Solemn dawn before thousands march through Sydney

Pride, community spirit and a little curiosity have spread through Sydney's centre as tens of thousands took part in or watched the Anzac Day march.

More than 11,000 servicemen and women including veterans with service medals stretching from World War II to Afghanistan marched to the beat of drums and bagpipes.

The crowd's prevailing message was pride, from family members of those killed in action to freshly graduated cadets.

It followed a solemn dawn service - the 98th since 1927 - around the Cenotaph in Martin Place in which the 8000 attendees were told how Anzac Day had evolved.

Later, the focus shifted to pubs and clubs where old friends reunited and young men farewelled hard-earned cash around two-up circles.

Elizabeth Matthews said she came to watch the Anzac Day march on Thursday so her children could "know what Australia is all about".

"We want to instil the Australian values and teach our kids what it's all about," she told AAP.

Judy and Collin Horn travelled from Maitland in NSW's lower Hunter region to see the march first hand for the first time, alongside hundreds of children taking it all in.

"Aussie Aussie Aussie!" one young boy cried out, an Australian flag in hand.

"They're funny uniforms!" another quipped as the pair watched bagpipers pass by.

For those veterans unable to make the 2km stretch, wheelchairs and cars were on hand.

But for one World War II former chief petty officer - the last living member of his squadron - a twirl of his walking stick and a boost from the crowd was enough to keep him going.

Spectators wave Australian flags during the Anzac Day March in Sydney
The overwhelming message from the watching crowd was one of pride. (Dean Lewins/AAP PHOTOS)

Vivian Sun watched on from the sidelines to support her daughter Cassie, a 16-year-old cadet from James Ruse Agricultural High School.

"When we first came to Australia we wanted to learn the history," she told AAP.

"We were so proud and surprised to learn more than 100 Chinese served in the First World War.

"Now our daughter will serve and we are so proud."

Earlier, hundreds gathered under a full moon and clear skies for a solemn pre-dawn service in Martin Place.

Wreaths are laid during Anzac Day Dawn Service at the Cenotaph
A crowd huddled around the near 100-year-old Cenotaph. (Dean Lewins/AAP PHOTOS)

A crowd huddled around the near-century-old Cenotaph in crisp weather to mark the 109th anniversary of the landing at Gallipoli during World War I.

NSW Governor Margaret Beazley, Premier Chris Minns and Police Commissioner Karen Webb were among those to lay wreaths.

As the lights dimmed and a spotlight shone on the cenotaph, Air Vice Marshal Glen Braz said Anzac Day had come a long way since it was first commemorated in 1916.

"With conflicts since then, the meaning has evolved," he said.

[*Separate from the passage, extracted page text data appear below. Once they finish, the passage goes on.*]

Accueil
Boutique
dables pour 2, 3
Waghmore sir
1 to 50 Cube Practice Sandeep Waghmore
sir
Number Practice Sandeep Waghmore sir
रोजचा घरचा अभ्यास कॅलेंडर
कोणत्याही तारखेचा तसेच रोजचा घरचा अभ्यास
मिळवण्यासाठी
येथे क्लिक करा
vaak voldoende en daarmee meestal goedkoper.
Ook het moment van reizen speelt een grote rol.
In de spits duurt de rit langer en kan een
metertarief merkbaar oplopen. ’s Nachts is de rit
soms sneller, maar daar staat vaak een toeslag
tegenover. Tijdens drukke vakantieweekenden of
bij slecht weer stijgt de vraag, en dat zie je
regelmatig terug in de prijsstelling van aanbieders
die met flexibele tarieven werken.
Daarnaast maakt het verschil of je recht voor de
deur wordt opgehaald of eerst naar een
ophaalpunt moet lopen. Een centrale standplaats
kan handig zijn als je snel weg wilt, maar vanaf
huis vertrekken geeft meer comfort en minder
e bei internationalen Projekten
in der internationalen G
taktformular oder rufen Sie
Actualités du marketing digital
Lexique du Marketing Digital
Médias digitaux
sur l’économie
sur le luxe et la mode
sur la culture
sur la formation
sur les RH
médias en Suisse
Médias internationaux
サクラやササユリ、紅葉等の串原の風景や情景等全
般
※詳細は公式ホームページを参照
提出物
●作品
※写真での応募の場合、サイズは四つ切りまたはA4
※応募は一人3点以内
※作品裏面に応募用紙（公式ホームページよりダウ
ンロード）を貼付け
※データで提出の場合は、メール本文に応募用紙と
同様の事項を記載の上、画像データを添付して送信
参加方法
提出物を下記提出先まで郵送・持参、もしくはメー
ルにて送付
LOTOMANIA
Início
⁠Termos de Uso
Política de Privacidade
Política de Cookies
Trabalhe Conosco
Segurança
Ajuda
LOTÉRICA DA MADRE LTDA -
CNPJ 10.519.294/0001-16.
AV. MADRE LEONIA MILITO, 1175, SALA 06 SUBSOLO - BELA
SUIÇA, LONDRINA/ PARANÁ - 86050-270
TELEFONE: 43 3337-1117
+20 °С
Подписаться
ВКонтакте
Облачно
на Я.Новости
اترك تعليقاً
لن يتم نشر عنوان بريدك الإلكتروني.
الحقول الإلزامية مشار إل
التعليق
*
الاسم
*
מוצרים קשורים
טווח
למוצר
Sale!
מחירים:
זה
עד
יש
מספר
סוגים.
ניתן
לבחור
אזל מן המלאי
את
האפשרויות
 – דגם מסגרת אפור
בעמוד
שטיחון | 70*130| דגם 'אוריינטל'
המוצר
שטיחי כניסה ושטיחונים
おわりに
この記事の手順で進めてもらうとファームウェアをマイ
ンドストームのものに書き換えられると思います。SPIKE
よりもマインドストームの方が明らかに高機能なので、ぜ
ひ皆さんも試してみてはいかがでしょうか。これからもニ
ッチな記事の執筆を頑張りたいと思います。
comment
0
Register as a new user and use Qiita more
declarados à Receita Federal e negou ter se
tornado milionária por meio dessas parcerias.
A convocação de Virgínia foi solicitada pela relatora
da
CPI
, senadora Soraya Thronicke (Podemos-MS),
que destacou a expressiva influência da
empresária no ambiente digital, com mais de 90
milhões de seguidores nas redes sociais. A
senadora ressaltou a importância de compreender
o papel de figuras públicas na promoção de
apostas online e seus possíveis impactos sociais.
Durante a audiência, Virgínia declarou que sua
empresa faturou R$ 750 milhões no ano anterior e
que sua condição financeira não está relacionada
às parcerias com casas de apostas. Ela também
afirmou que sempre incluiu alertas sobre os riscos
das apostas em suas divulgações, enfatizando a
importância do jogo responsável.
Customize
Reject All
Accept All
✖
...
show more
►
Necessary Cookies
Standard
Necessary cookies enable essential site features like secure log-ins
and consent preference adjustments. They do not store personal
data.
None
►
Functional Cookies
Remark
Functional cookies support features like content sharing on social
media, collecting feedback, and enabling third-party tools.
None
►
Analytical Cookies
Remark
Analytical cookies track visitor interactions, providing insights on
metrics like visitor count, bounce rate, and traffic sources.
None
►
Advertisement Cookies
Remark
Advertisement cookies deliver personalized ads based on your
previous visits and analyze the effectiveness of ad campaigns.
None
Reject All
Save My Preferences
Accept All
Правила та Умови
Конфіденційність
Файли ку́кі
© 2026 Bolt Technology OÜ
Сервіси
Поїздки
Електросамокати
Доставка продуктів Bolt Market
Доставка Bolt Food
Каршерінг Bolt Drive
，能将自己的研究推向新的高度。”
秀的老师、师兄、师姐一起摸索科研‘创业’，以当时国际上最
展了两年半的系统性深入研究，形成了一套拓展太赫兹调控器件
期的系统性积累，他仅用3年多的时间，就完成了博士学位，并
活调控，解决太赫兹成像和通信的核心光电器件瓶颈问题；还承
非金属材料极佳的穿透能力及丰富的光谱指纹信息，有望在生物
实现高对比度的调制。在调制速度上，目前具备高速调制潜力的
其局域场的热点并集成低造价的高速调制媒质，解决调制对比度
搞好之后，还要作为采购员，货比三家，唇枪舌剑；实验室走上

"While World War I veterans are no longer with us, and there are few remaining from World War II and Korea among us, today standing in this crowd are veterans of Vietnam, Iraq and Afghanistan, as well as veterans of numerous peacekeeping missions.

"Australians who found within themselves the selflessness and courage to serve our country, to serve you and protect our way of life ... to these remarkable individuals, we say thank you."

Anzac Day also heralded the rare chance to gamble on two-up, with circles popping up in RSLs across the state.

At Harbord Diggers on Sydney's northern beaches, more than 3000 mainly young men and women were expected to try their hand over the afternoon.

Despite a few in the group suffering three-figure losses inside an hour, Josh Bolles and his mates said they were enjoying the atmosphere and spending time with friends.

A man uses a paddle to throw two coins into the air
Coins have flown in clubs and pubs across the country (Luke Costin/AAP PHOTOS)

"I love the 50-50 odds - and I just got paid so I have plenty to play with," Mr Bolles told AAP ringside.

With one exception, two-up is only permitted in NSW on Anzac Day, Victory in the Pacific Day (August 15) and after midday on Remembrance Day.

Broken Hill can host games year-round for cultural heritage reasons.